そんな研究熱心な梶原さんが、これから挑戦していきたいことはどんなことなのだろうか?

「今、作っていて一番楽しいのは植木鉢。植木鉢は食器としての制限をなくすことができるので、自由度が高くて楽しいんです。うちの鉢を使ってくれるお客様は塊根植物と合わせる人が多いですね。塊根植物とは、アフリカやマダガスカルなど、温暖な地方の植物。わざわざこの工房まで買いに来てくださるお客様は、大量生産ではなく、手作りでしか出せないものを求めていらっしゃいます。植物を好きな人は、子供に愛情を注ぐように1点ものを欲しくなってくる人が多いようですね。これからは、インテリアとしても見てもらえる照明やタイルなども作っていってみたい。作品展も開いていきたいと思っています」。

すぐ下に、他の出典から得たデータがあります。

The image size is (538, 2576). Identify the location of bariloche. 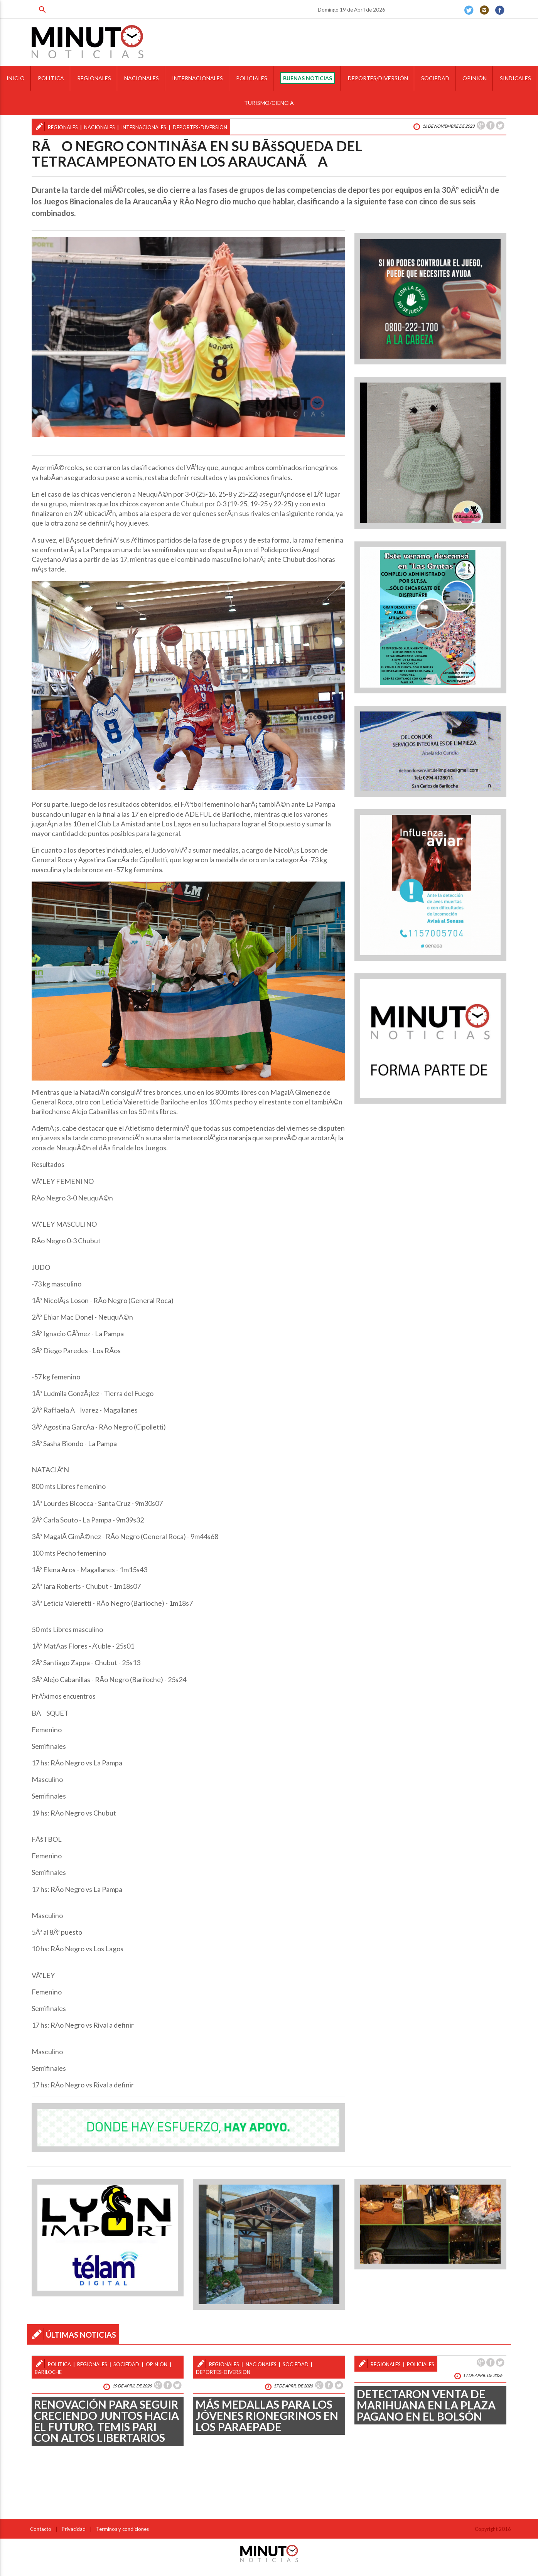
(48, 2372). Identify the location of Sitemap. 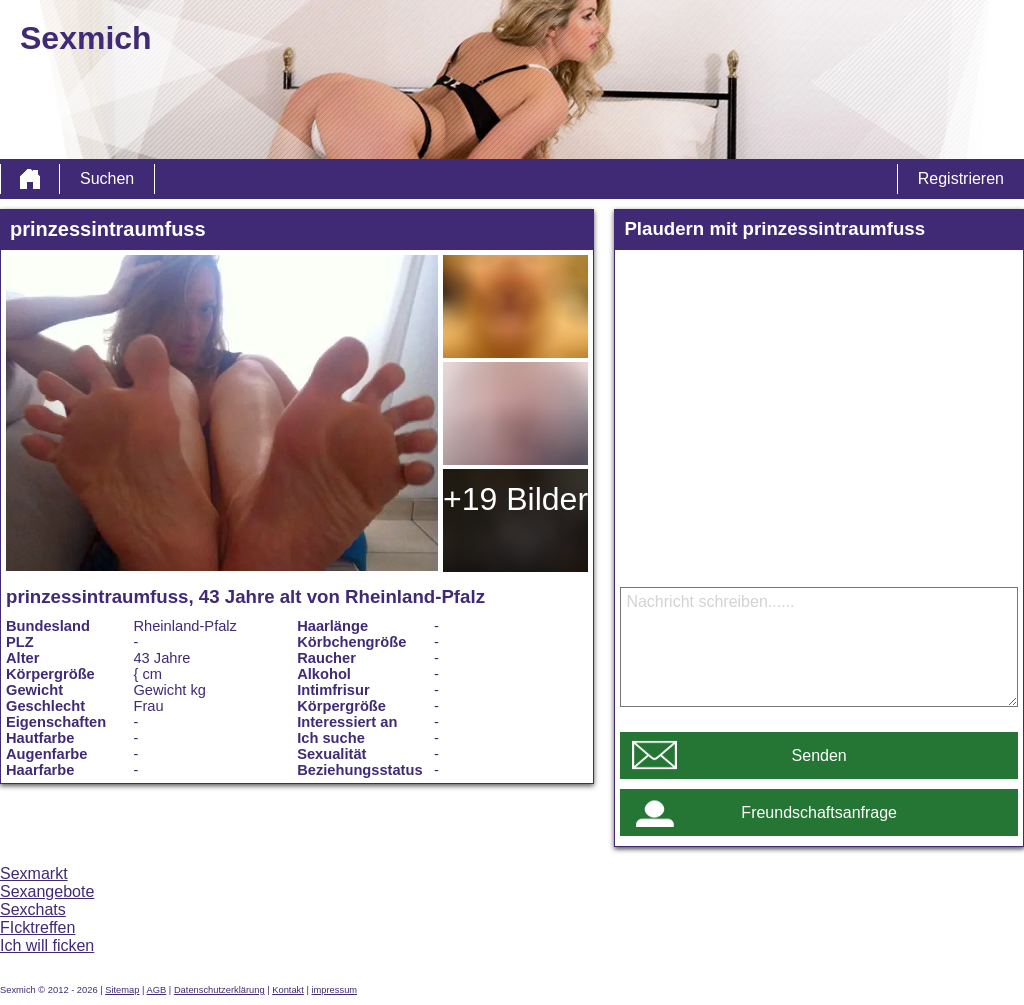
(122, 990).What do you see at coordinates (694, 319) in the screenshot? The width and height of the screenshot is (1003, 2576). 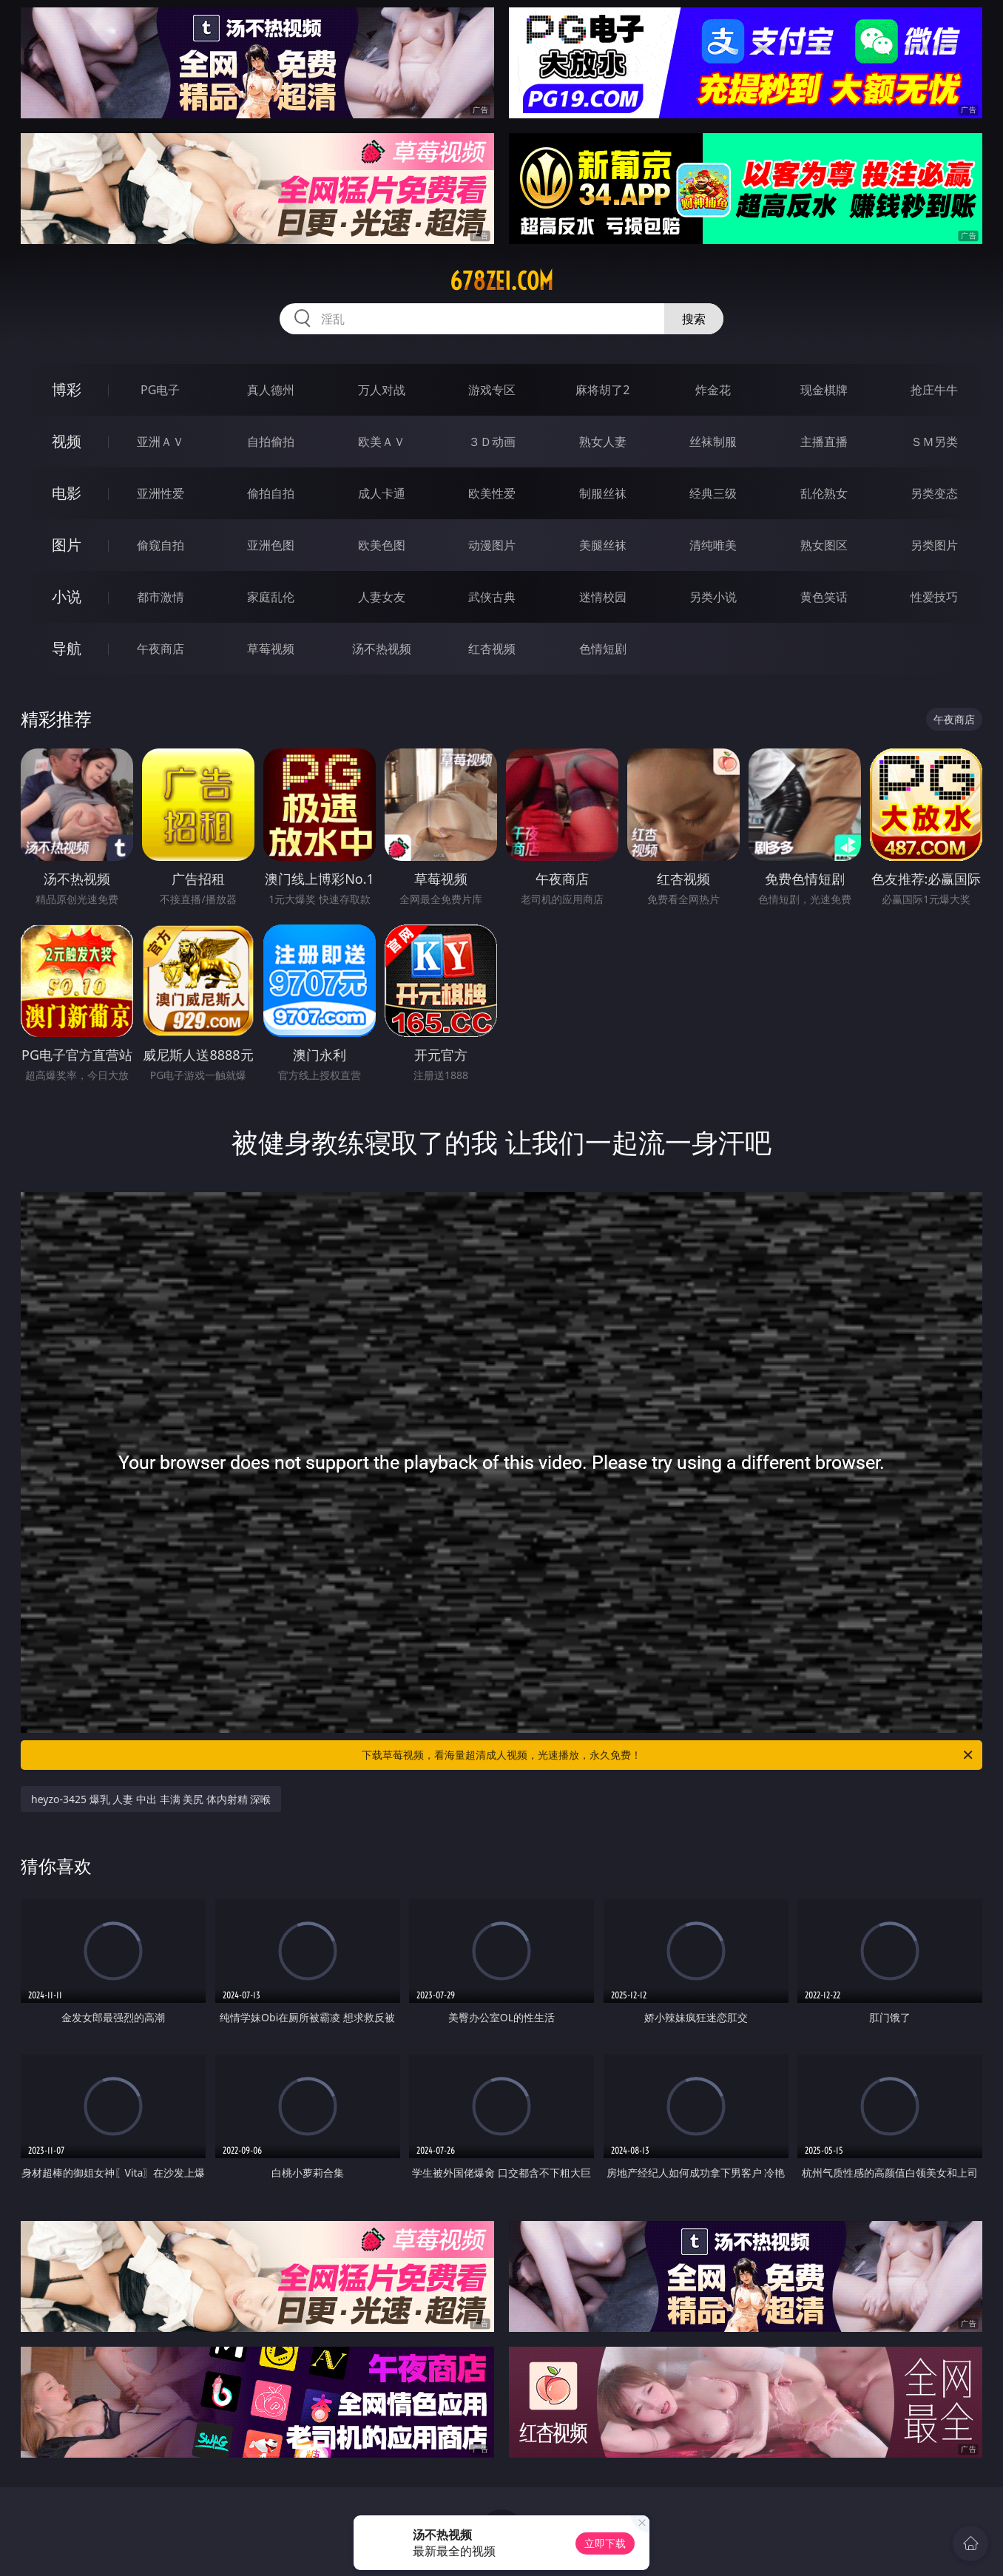 I see `搜索` at bounding box center [694, 319].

—「インテリアとしても溶け込む砥部焼」を目指して、器以外にも幅を広げている梶原さんの、これからの挑戦を見守りたい。—


陶房Kibi
住所:愛媛県伊予市中山町佐谷甲414-1
電話:090-5278-2492

Profile:梶原英佑(愛媛県出身)
『千山窯』から独立後、2017年3月に伊予市中山町に「陶房Kibi」を設立。インテリア
に映える砥部焼をコンセプトに、和洋中どんな食事にも合う器や植木鉢などを手掛けている。